* **What you will do**
Write out each record below exactly, without pictures.

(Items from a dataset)

<<<<

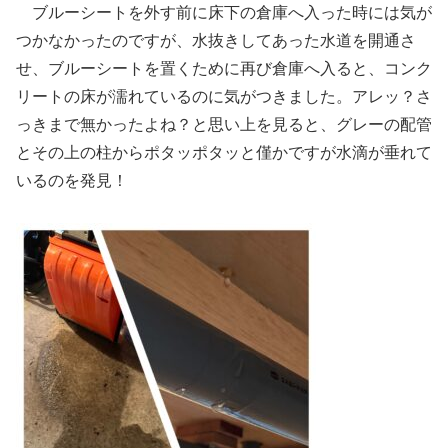
ブルーシートを外す前に床下の倉庫へ入った時には気が
つかなかったのですが、水抜きしてあった水道を開通さ
せ、ブルーシートを置くために再び倉庫へ入ると、コンク
リートの床が濡れているのに気がつきました。アレッ？さ
っきまで無かったよね？と思い上を見ると、グレーの配管
とその上の柱からポタッポタッと僅かですが水滴が垂れて
いるのを発見！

>>>>

* **Response to this exercise**
ブルーシートを外す前に床下の倉庫へ入った時には気が
つかなかったのですが、水抜きしてあった水道を開通さ
せ、ブルーシートを置くために再び倉庫へ入ると、コンク
リートの床が濡れているのに気がつきました。アレッ？さ
っきまで無かったよね？と思い上を見ると、グレーの配管
とその上の柱からポタッポタッと僅かですが水滴が垂れて
いるのを発見！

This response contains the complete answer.